• _Entries supplied_:

□ □ □

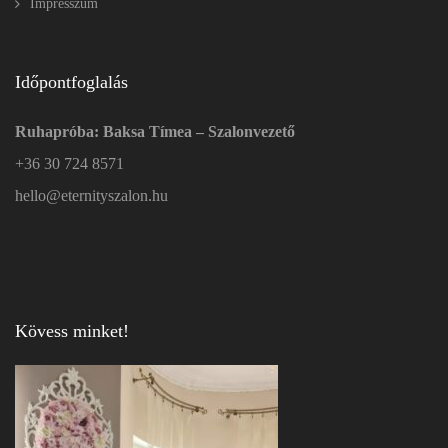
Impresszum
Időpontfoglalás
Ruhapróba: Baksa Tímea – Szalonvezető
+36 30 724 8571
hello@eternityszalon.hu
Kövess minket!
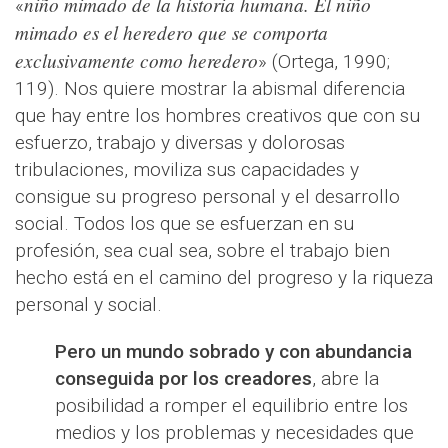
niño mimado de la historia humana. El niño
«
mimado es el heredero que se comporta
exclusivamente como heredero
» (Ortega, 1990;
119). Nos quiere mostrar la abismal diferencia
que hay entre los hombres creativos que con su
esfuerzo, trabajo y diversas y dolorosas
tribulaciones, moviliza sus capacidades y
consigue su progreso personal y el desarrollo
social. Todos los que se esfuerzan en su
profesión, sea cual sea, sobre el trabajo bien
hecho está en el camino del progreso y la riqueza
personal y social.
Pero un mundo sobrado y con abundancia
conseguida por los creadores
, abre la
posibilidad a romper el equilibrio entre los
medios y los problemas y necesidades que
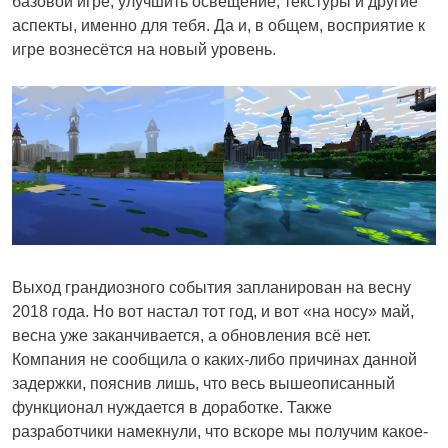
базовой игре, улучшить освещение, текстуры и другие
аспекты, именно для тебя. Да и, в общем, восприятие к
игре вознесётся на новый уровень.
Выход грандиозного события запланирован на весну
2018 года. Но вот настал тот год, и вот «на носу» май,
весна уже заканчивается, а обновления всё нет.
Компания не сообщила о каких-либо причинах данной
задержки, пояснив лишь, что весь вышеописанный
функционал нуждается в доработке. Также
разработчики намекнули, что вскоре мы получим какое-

□ □ □

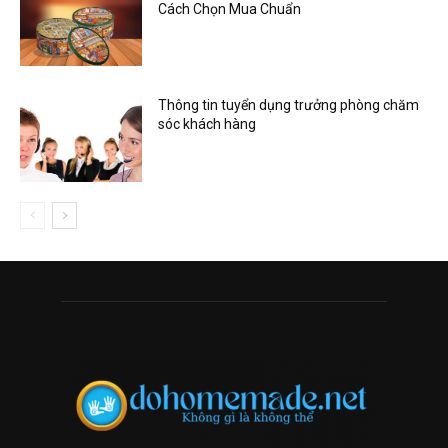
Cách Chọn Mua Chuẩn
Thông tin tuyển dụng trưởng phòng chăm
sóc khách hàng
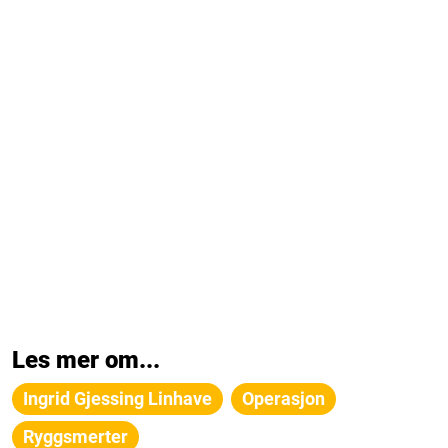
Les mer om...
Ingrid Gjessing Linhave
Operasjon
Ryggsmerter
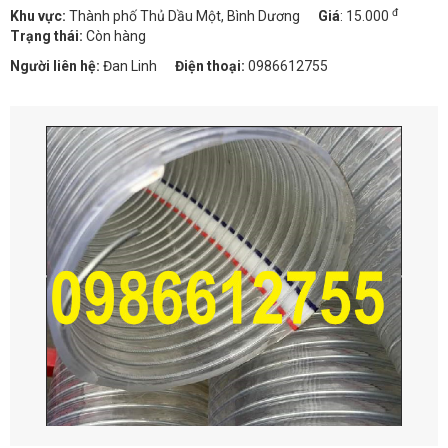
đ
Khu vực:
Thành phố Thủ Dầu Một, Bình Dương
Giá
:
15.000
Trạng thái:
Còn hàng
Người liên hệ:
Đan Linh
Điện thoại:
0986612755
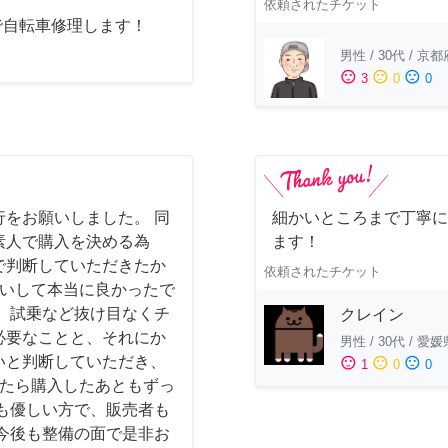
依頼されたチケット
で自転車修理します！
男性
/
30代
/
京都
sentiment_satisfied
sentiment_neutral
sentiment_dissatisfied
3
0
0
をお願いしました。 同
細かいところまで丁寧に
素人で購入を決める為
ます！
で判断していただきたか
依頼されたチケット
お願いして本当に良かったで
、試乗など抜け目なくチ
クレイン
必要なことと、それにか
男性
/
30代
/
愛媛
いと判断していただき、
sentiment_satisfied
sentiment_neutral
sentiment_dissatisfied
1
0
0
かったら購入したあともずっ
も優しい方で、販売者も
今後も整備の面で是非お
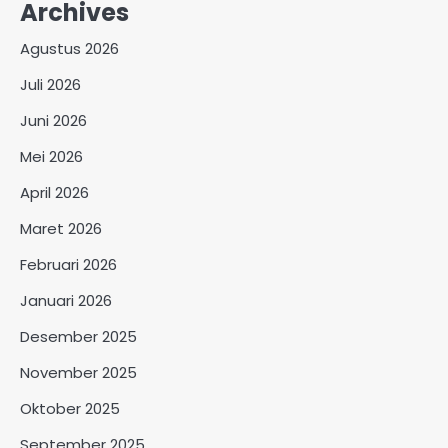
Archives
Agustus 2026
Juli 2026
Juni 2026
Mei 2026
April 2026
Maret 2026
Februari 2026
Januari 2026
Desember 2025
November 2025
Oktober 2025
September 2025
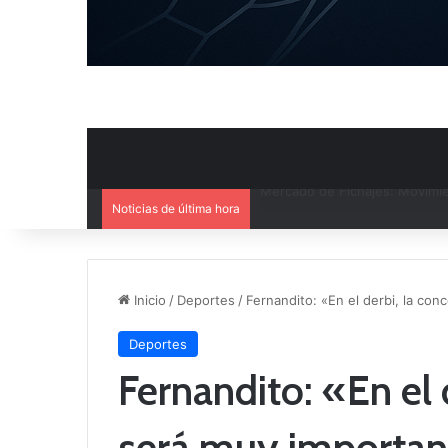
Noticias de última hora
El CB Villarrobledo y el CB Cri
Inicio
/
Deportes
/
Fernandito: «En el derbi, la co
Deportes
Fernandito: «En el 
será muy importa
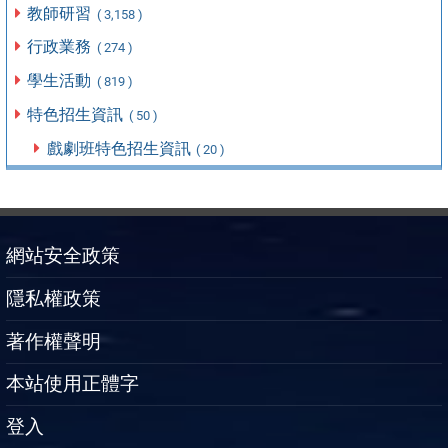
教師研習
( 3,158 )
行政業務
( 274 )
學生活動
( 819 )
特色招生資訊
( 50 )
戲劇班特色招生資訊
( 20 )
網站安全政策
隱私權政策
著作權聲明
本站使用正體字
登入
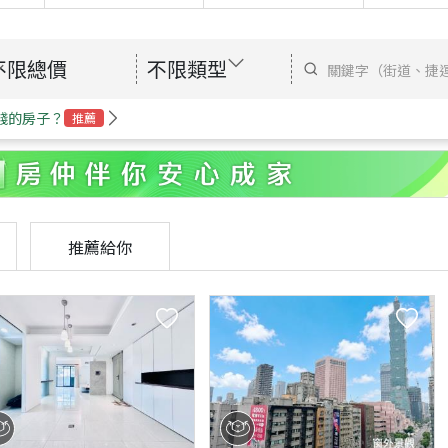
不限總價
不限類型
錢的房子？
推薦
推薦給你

□ □ □

Only the number is wanted: how many lines in the entries above contain the string "игре"?

2